Confusing the Bubble for Reality

Have you heard the promo for the movie about Wikileaks and Julian Assange in which the actor yells "The world needs to know"?  It sounds a bit like someone stepped on the flipper of a seal on a beach.  So, without a doubt, the movie in question, "The Fifth Estate", was poorly advertised.  Poor promotion by Disney, however, does not come close to explaining how the film could have done as poorly as it has.  According to boxofficemojo.com, the film opened across the country to an average per screen of just over $300.  Those are numbers that mean disaster for any movie, but for one like this, it is the end of days.

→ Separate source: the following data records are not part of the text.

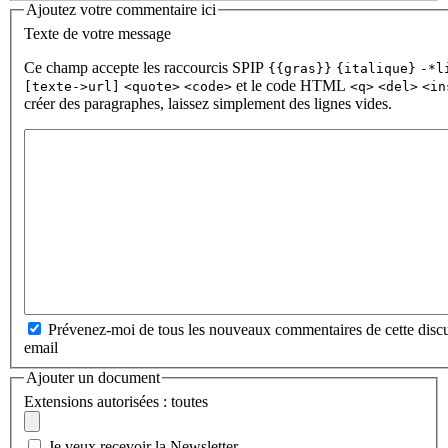
Ajoutez votre commentaire ici
Texte de votre message
Ce champ accepte les raccourcis SPIP
{{gras}}
{italique}
-*l
et le code HTML
[texte->url]
<quote>
<code>
<q>
<del>
<in
créer des paragraphes, laissez simplement des lignes vides.
Prévenez-moi de tous les nouveaux commentaires de cette discu
email
Ajouter un document
Extensions autorisées : toutes
Je veux recevoir la Newsletter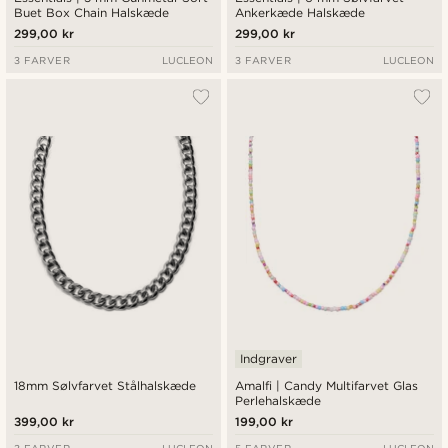
Buet Box Chain Halskæde
Ankerkæde Halskæde
299,00 kr
299,00 kr
3 FARVER
LUCLEON
3 FARVER
LUCLEON
Indgraver
18mm Sølvfarvet Stålhalskæde
Amalfi | Candy Multifarvet Glas
Perlehalskæde
399,00 kr
199,00 kr
3 FARVER
LUCLEON
5 FARVER
LUCLEON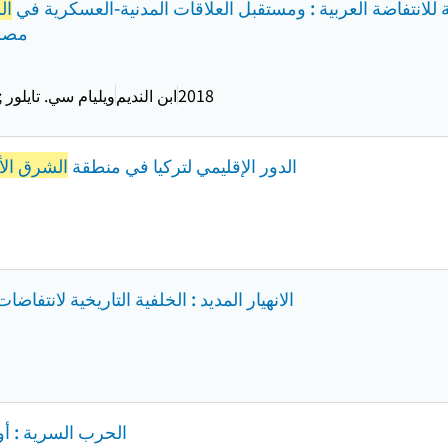
للانتفاضة العربية : ومستقبل العلاقات المدنية-العسكرية في
ال
مصر,
2018
ابن الندیم
ویلیام سي. تایلور
الدور الإقليمي لتركيا في منطقة
الشرق ال
الانهيار المديد : الخلفية التاريخية لانتفاضا
الحرب السرية : أ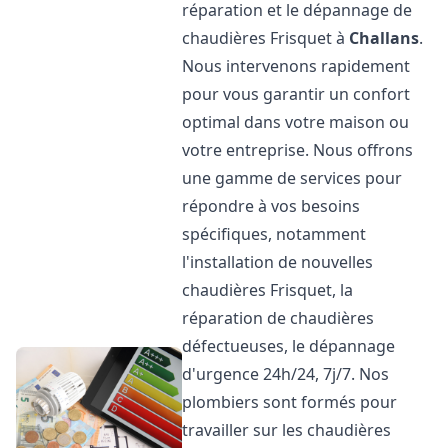
réparation et le dépannage de
chaudières Frisquet à
Challans
.
Nous intervenons rapidement
pour vous garantir un confort
optimal dans votre maison ou
votre entreprise. Nous offrons
une gamme de services pour
répondre à vos besoins
spécifiques, notamment
l'installation de nouvelles
chaudières Frisquet, la
réparation de chaudières
défectueuses, le dépannage
d'urgence 24h/24, 7j/7. Nos
plombiers sont formés pour
travailler sur les chaudières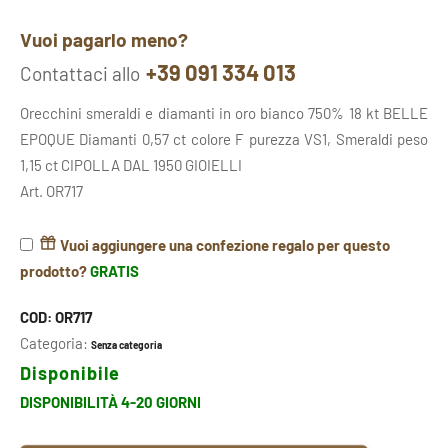
Vuoi pagarlo meno?
+39 091 334 013
Contattaci allo
Orecchini smeraldi e diamanti in oro bianco 750% 18 kt BELLE
EPOQUE Diamanti 0,57 ct colore F purezza VS1, Smeraldi peso
1,15 ct CIPOLLA DAL 1950 GIOIELLI
Art. OR717
Vuoi aggiungere una confezione regalo per questo
prodotto?
GRATIS
COD:
OR717
Categoria:
Senza categoria
Disponibile
DISPONIBILITÀ 4-20 GIORNI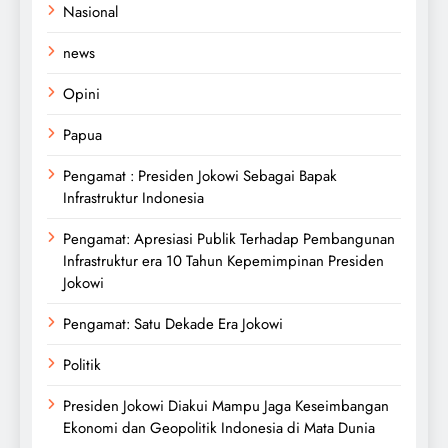
Nasional
news
Opini
Papua
Pengamat : Presiden Jokowi Sebagai Bapak
Infrastruktur Indonesia
Pengamat: Apresiasi Publik Terhadap Pembangunan
Infrastruktur era 10 Tahun Kepemimpinan Presiden
Jokowi
Pengamat: Satu Dekade Era Jokowi
Politik
Presiden Jokowi Diakui Mampu Jaga Keseimbangan
Ekonomi dan Geopolitik Indonesia di Mata Dunia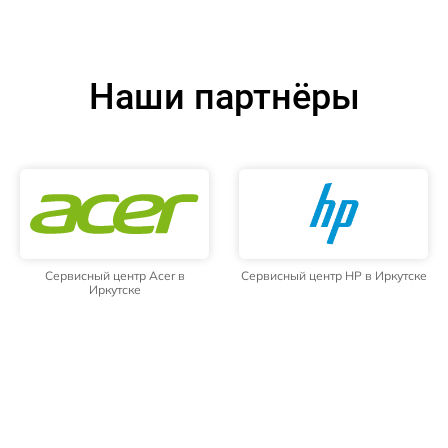
Наши партнёры
Сервисный центр Acer в
Сервисный центр HP в Иркутске
Иркутске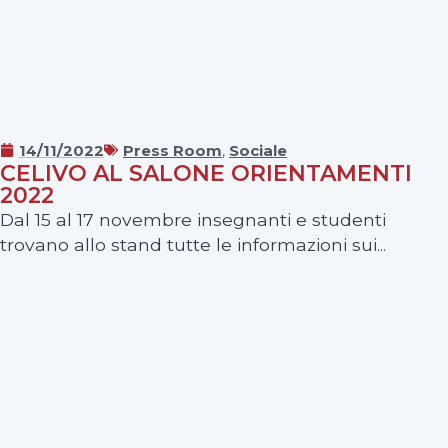
14/11/2022
Press Room
,
Sociale
CELIVO AL SALONE ORIENTAMENTI
2022
Dal 15 al 17 novembre insegnanti e studenti
trovano allo stand tutte le informazioni sui...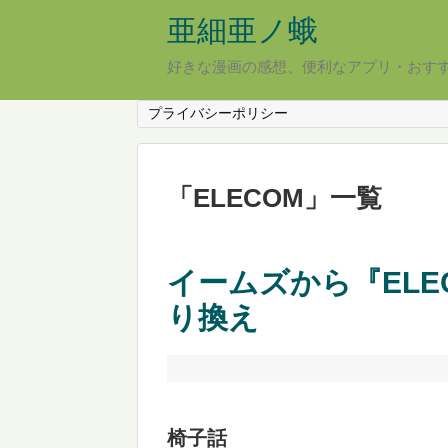
亜細亜ノ蛾
好きな漫画の感想、便利なアプリ・おす
プライバシーポリシー
「
ELECOM
」
一覧
イームズから『ELEC
り換え
椅子話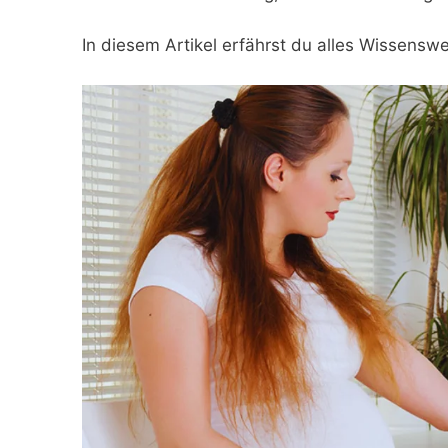
In diesem Artikel erfährst du alles Wissensw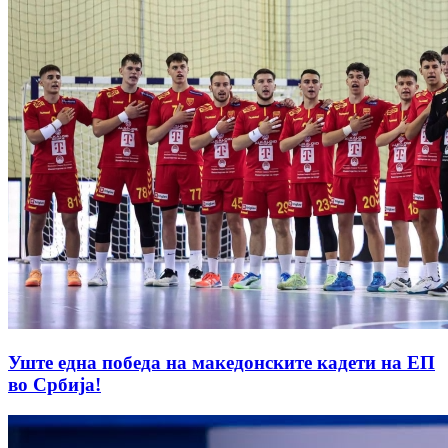
Уште една победа на македонските кадети на ЕП
во Србија!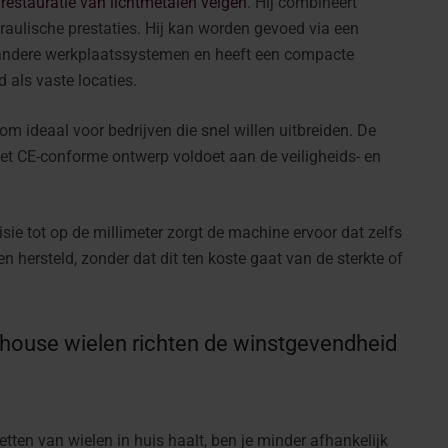
restauratie van lichtmetalen velgen
. Hij combineert
raulische prestaties. Hij kan worden gevoed via een
 andere werkplaatssystemen en heeft een compacte
 als vaste locaties.
om ideaal voor bedrijven die snel willen uitbreiden. De
het CE-conforme ontwerp voldoet aan de veiligheids- en
ie tot op de millimeter zorgt de machine ervoor dat zelfs
 hersteld, zonder dat dit ten koste gaat van de sterkte of
house wielen richten de winstgevendheid
zetten van wielen in huis haalt, ben je minder afhankelijk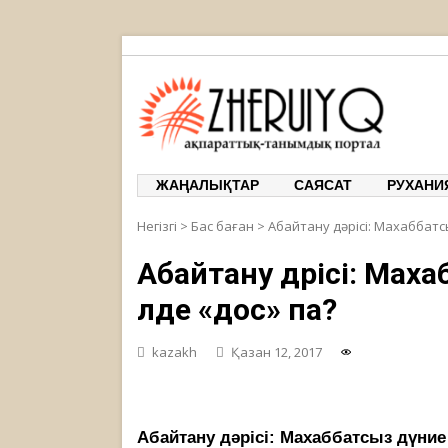
ЖЕРҰЙЫҚ
ақпарат
ЖАҢАЛЫҚТАР
САЯСАТ
РУХАНИ
Негізгі
>
Бас баған
>
Абайтану дәрісі: Махаббатсы
Абайтану дәрісі: Мах
әлде «дос» па?
kazakh
Қазан 12, 2017
Абайтану дәрісі: Махаббатсыз дүние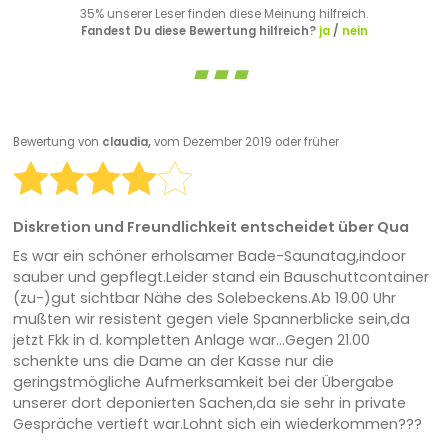
35% unserer Leser finden diese Meinung hilfreich.
Fandest Du diese Bewertung hilfreich?
ja
/
nein
Bewertung von
claudia,
vom Dezember 2019 oder früher
Diskretion und Freundlichkeit entscheidet über Qua
Es war ein schöner erholsamer Bade-Saunatag,indoor
sauber und gepflegt.Leider stand ein Bauschuttcontainer
(zu-)gut sichtbar Nähe des Solebeckens.Ab 19.00 Uhr
mußten wir resistent gegen viele Spannerblicke sein,da
jetzt Fkk in d. kompletten Anlage war...Gegen 21.00
schenkte uns die Dame an der Kasse nur die
geringstmögliche Aufmerksamkeit bei der Übergabe
unserer dort deponierten Sachen,da sie sehr in private
Gespräche vertieft war.Lohnt sich ein wiederkommen???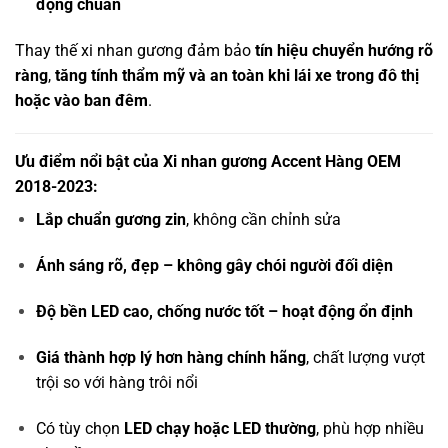
động chuẩn
Thay thế xi nhan gương đảm bảo
tín hiệu chuyển hướng rõ
ràng
,
tăng tính thẩm mỹ và an toàn khi lái xe trong đô thị
hoặc vào ban đêm
.
Ưu điểm nổi bật của Xi nhan gương Accent Hàng OEM
2018-2023:
Lắp chuẩn gương zin
, không cần chỉnh sửa
Ánh sáng rõ, đẹp – không gây chói người đối diện
Độ bền LED cao, chống nước tốt – hoạt động ổn định
Giá thành hợp lý hơn hàng chính hãng
, chất lượng vượt
trội so với hàng trôi nổi
Có tùy chọn
LED chạy hoặc LED thường
, phù hợp nhiều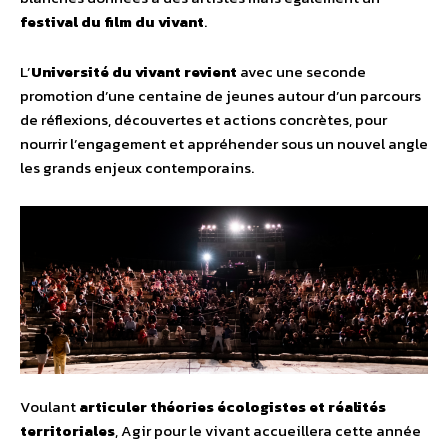
festival du film du vivant
.
L’
Université du vivant revient
avec une seconde
promotion d’une centaine de jeunes autour d’un parcours
de réflexions, découvertes et actions concrètes, pour
nourrir l’engagement et appréhender sous un nouvel angle
les grands enjeux contemporains.
Voulant
articuler théories écologistes et réalités
territoriales
, Agir pour le vivant accueillera cette année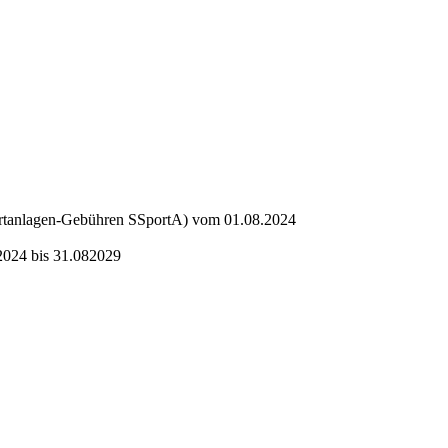
ortanlagen-Gebühren SSportA) vom 01.08.2024
.2024 bis 31.082029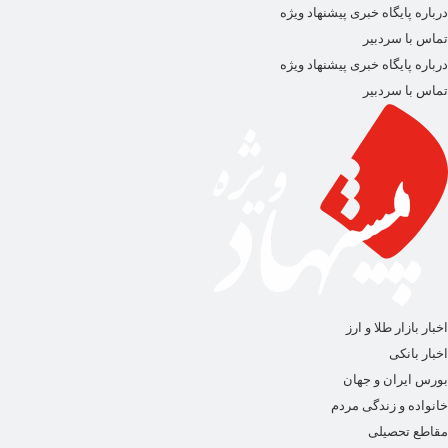
درباره پایگاه خبری پیشنهاد ویژه
تماس با سردبیر
درباره پایگاه خبری پیشنهاد ویژه
تماس با سردبیر
اخبار بازار طلا و ارز
اخبار بانکی
بورس ایران و جهان
خانواده و زندگی مردم
مقاطع تحصیلی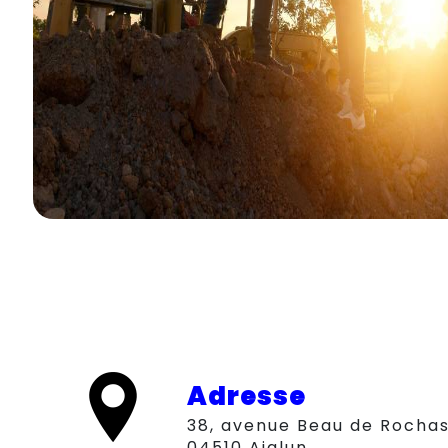
Adresse
38, avenue Beau de Rochas,
04510 Aiglun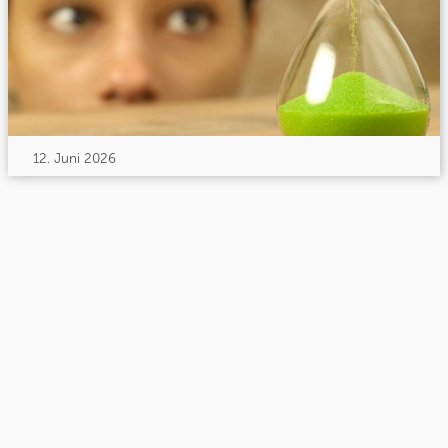
12. Juni 2026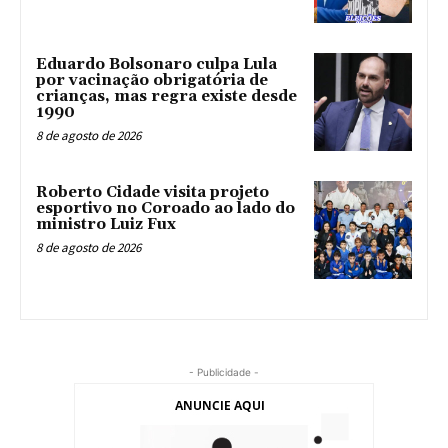
Eduardo Bolsonaro culpa Lula
por vacinação obrigatória de
crianças, mas regra existe desde
1990
8 de agosto de 2026
Roberto Cidade visita projeto
esportivo no Coroado ao lado do
ministro Luiz Fux
8 de agosto de 2026
- Publicidade -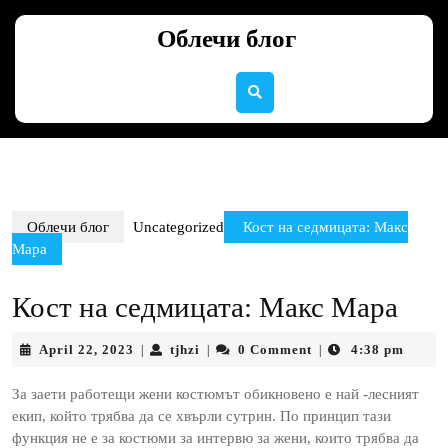
Skip
to
Облечи блог
content
Skip
to
content
Облечи блог
Uncategorized
Кост на седмицата: Макс
Мара
Кост на седмицата: Макс Мара
April
tjhzi
April 22, 2023
tjhzi
0 Comment
4:38 pm
|
|
|
22,
2023
За заети работещи жени костюмът обикновено е най -лесният
екип, който трябва да се хвърли сутрин. По принцип тази
функция не е за костюми за интервю за жени, които трябва да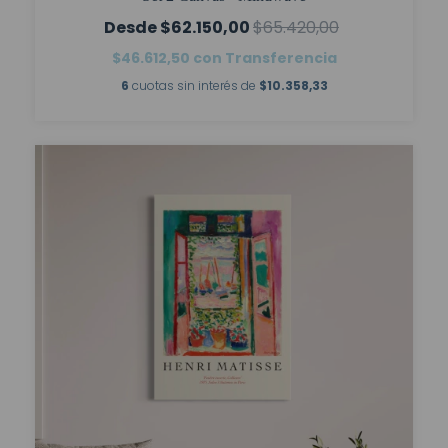
$62.150,00
$65.420,00
$46.612,50
con
Transferencia
6
cuotas sin interés de
$10.358,33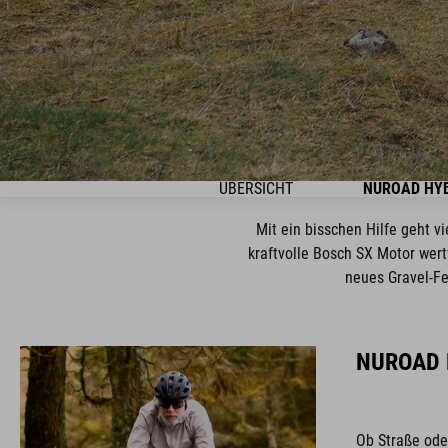
ÜBERSICHT
NUROAD HY
Mit ein bisschen Hilfe geht v
kraftvolle Bosch SX Motor wer
neues Gravel-Fe
NUROAD 
Ob Straße ode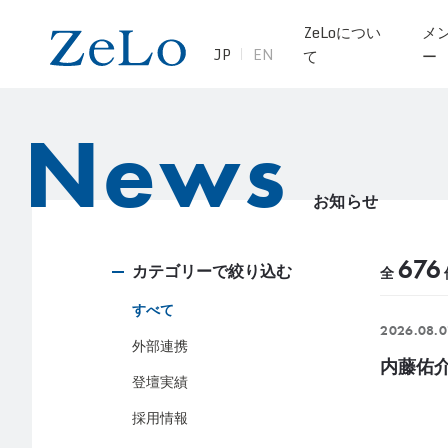
ZeLoについ
メ
JP
EN
て
ー
News
お知らせ
676
カテゴリーで絞り込む
全
すべて
2026.08.0
外部連携
内藤佑介
登壇実績
採用情報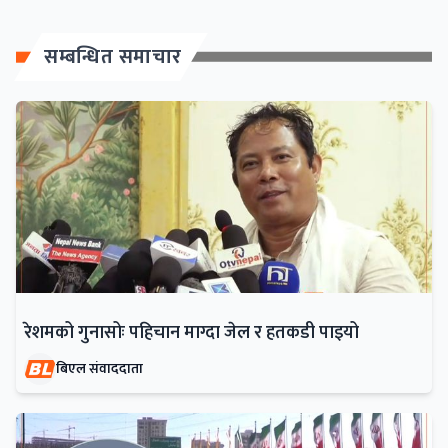
सम्बन्धित समाचार
रेशमको गुनासोः पहिचान माग्दा जेल र हतकडी पाइयो
बिएल संवाददाता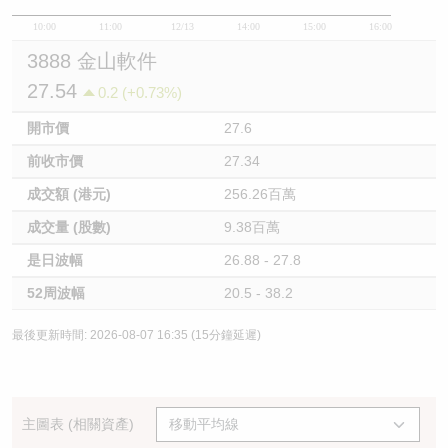
10:00
11:00
12/13
14:00
15:00
16:00
3888 金山軟件
27.54
0.2 (+0.73%)
開市價
27.6
前收市價
27.34
成交額 (港元)
256.26百萬
成交量 (股數)
9.38百萬
是日波幅
26.88 - 27.8
52周波幅
20.5 - 38.2
最後更新時間: 2026-08-07 16:35 (15分鐘延遲)
主圖表 (相關資產)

It still amazes me, however, that movies like these get made.  I know that Hollywood people live in the liberal media bubble that covers Beverly Hills, DC and Manhattan.  Still, you would think that they would notice history.  There were three attempts to make popular anti-war films denouncing the American position in Iraq.  Each of the three bombed.  There have been films denouncing drilling for natural gas like the last Matt Damon "Promised Land".  That movie cost $15 million to make and the total box office for its entire run was under $8 million.  When you figure that the cost figures do not include promotion and that a big part of the box office goes to the theater owners, the magnitude of the disaster becomes clearer.  One after another of these movies which promote the sensibilities of the people who live in these liberal media bubbles have flopped in major ways.

The funny thing about these movies is that they get made by business executives who are running the studios.  One would think that by now, these businessmen would understand that the average American does not want to go to the movies to see the equivalent of a panel discussion on MSNBC.  Nobody watches that cable channel for a good reason:  no one wants to hear what they are broadcasting.